Scan the entries below for the word "required" and copy every line where it turns up.
►
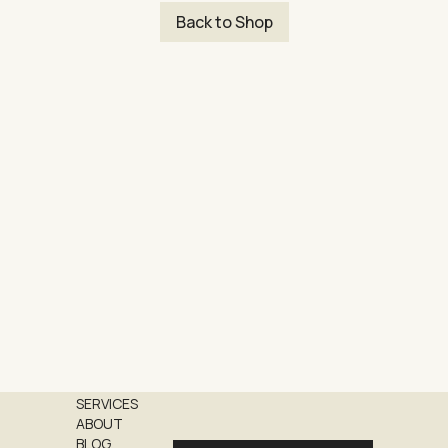
Back to Shop
SERVICES
ABOUT
BLOG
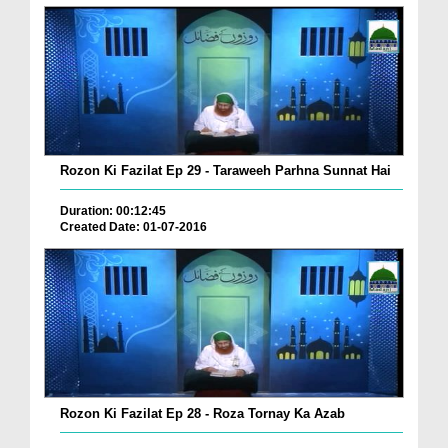
Rozon Ki Fazilat Ep 29 - Taraweeh Parhna Sunnat Hai
Duration: 00:12:45
Created Date: 01-07-2016
Rozon Ki Fazilat Ep 28 - Roza Tornay Ka Azab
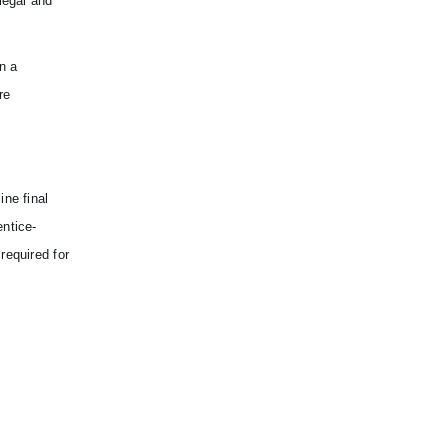
legal and
n a
re
ine final
entice-
required for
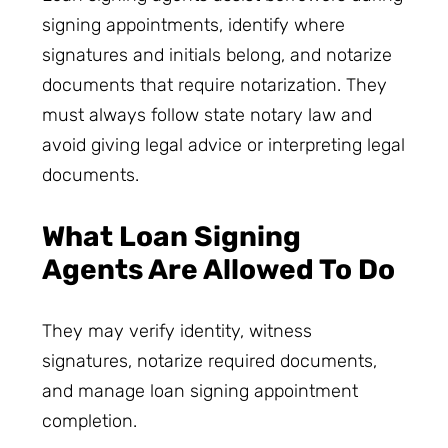
signing appointments, identify where
signatures and initials belong, and notarize
documents that require notarization. They
must always follow state notary law and
avoid giving legal advice or interpreting legal
documents.
What Loan Signing
Agents Are Allowed To Do
They may verify identity, witness
signatures, notarize required documents,
and manage loan signing appointment
completion.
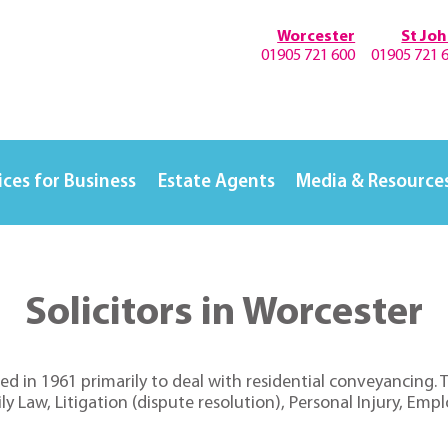
Worcester
St Jo
01905 721 600
01905 721 
ices for Business
Estate Agents
Media & Resource
Solicitors in Worcester
ed in 1961 primarily to deal with residential conveyancing.
 Law, Litigation (dispute resolution), Personal Injury, Empl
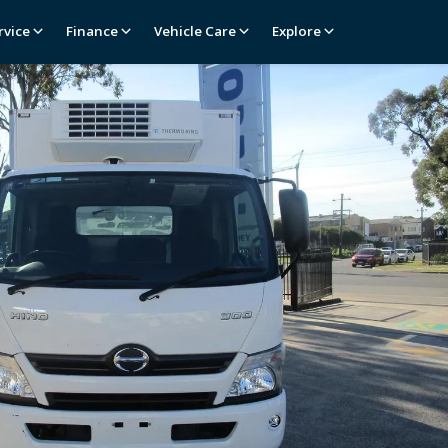
rvice
Finance
Vehicle Care
Explore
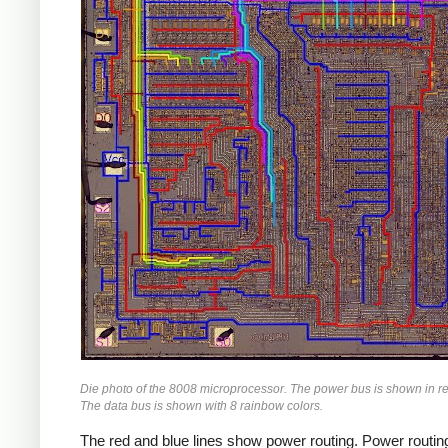
Die photo of the 8008 microprocessor. The power bus is shown in r
The data bus is shown with 8 rainbow colors.
The red and blue lines show power routing. Power routing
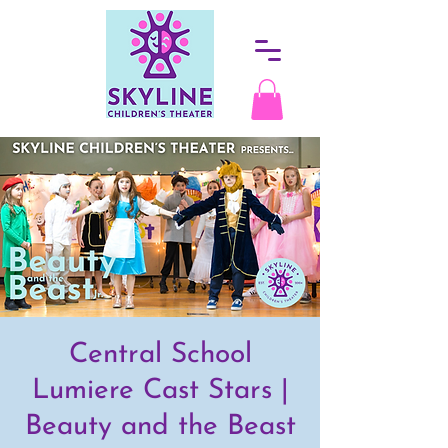
Central School
Lumiere Cast Stars |
Beauty and the Beast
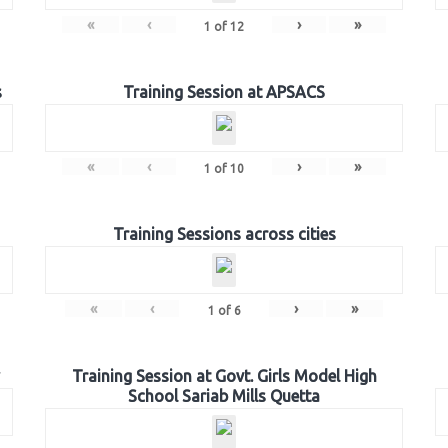
«
‹
›
»
1
of
12
s
Training Session at APSACS
«
‹
›
»
1
of
10
Training Sessions across cities
«
‹
›
»
1
of
6
Training Session at Govt. Girls Model High
School Sariab Mills Quetta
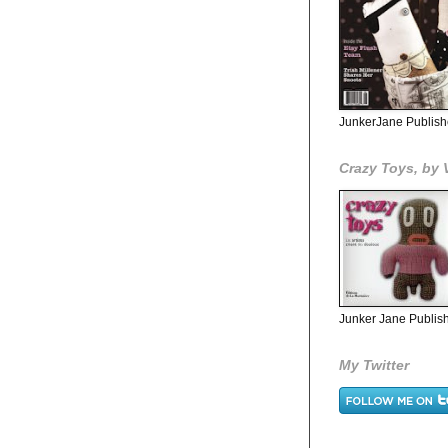
JunkerJane Publish
Crazy Toys, by 
Junker Jane Publish
My Twitter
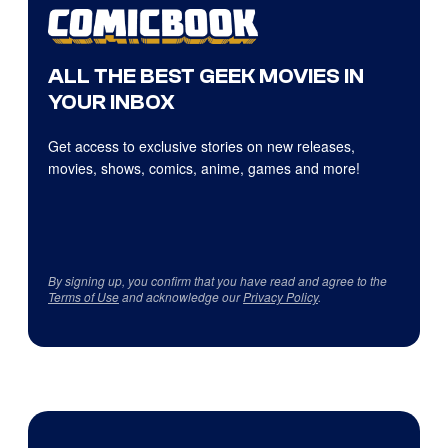
ALL THE BEST GEEK MOVIES IN
YOUR INBOX
Get access to exclusive stories on new releases,
movies, shows, comics, anime, games and more!
By signing up, you confirm that you have read and agree to the
Terms of Use
and acknowledge our
Privacy Policy
.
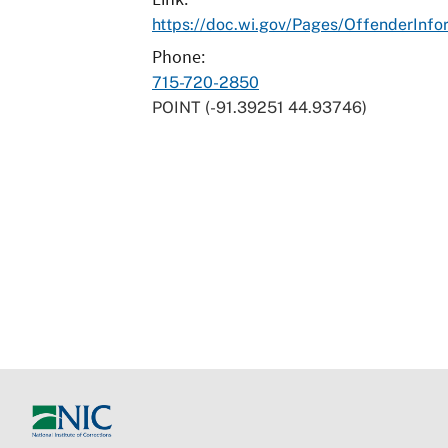
https://doc.wi.gov/Pages/OffenderInfo
Phone
715-720-2850
POINT (-91.39251 44.93746)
◄
*Answer section:*
required for
signatures, notarize required documents,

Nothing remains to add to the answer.